Signature-only (no traceback captured)
error.txt
Error Message ------------- Right now, we store a `__pydantic_parent_namespace__` attribute on each model when we build the core schema. This cache is used for model rebuilds, resolving forwardrefs, and typevar substitution. @Viicos, could you push your branch with these changes?

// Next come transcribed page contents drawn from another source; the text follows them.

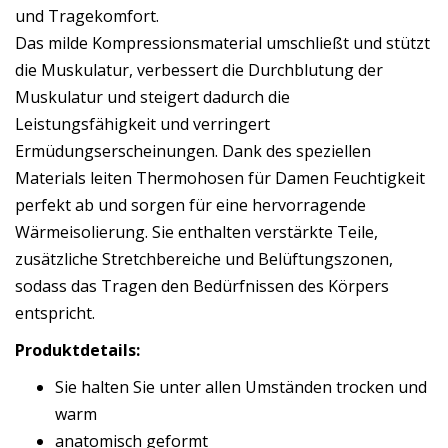
und Tragekomfort.
Das milde Kompressionsmaterial umschließt und stützt
die Muskulatur, verbessert die Durchblutung der
Muskulatur und steigert dadurch die
Leistungsfähigkeit und verringert
Ermüdungserscheinungen. Dank des speziellen
Materials leiten Thermohosen für Damen Feuchtigkeit
perfekt ab und sorgen für eine hervorragende
Wärmeisolierung. Sie enthalten verstärkte Teile,
zusätzliche Stretchbereiche und Belüftungszonen,
sodass das Tragen den Bedürfnissen des Körpers
entspricht.
Produktdetails:
Sie halten Sie unter allen Umständen trocken und
warm
anatomisch geformt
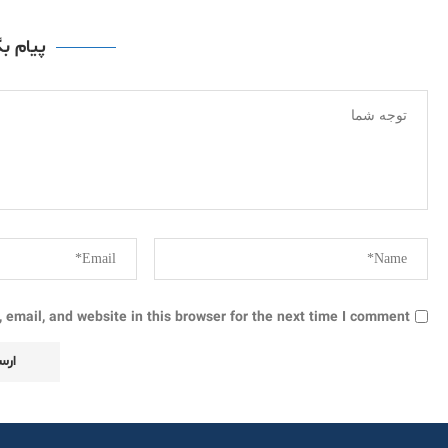
پیام ب
email, and website in this browser for the next time I comment.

I'd love to take a look!

Minimal Reproduction

repro.py
@lru_cache(maxsize=None) def get_module_ns(module_name: str) -> dict[str, Any]: try: return sys.modules[module_name].__dict__.copy() except KeyError: return {}

What Broke

Users experienced significant delays in model construction due to inefficient namespace handling.

Why It Broke

The existing parent namespace logic caused high memory usage and slow build times for large models

Fix Options (Details)

Option A — Upgrade to fixed release Safe default (recommended)

pip install pydantic==1.10.19

When NOT to use: This fix should not be used if backward compatibility with older versions is required.

Use when you can deploy the upstream fix. It is usually lower-risk than long-lived workarounds.

Fix reference: https://github.com/pydantic/pydantic/pull/10530

First fixed release: 1.10.19

Last verified: 2026-02-09. Validate in your environment.

Get updates

We publish verified fixes weekly. No spam.

Subscribe

When NOT to Use This Fix

  • This fix should not be used if backward compatibility with older versions is required.

Verify Fix

verify
Re-run the minimal reproduction on your broken version, then apply the fix and re-run.

Did This Fix Work in Your Case?

Quick signal helps us prioritize which fixes to verify and improve.

Prevention

  • Add a CI check that diffs key outputs after upgrades (OpenAPI schema snapshots, JSON payload shapes, CLI output).
  • Upgrade behind a canary and run integration tests against the canary before 100% rollout.

Version Compatibility Table

VersionStatus
1.10.19 Fixed

Related Issues

No related fixes found.

Sources

We don’t republish the full GitHub discussion text. Use the links above for context.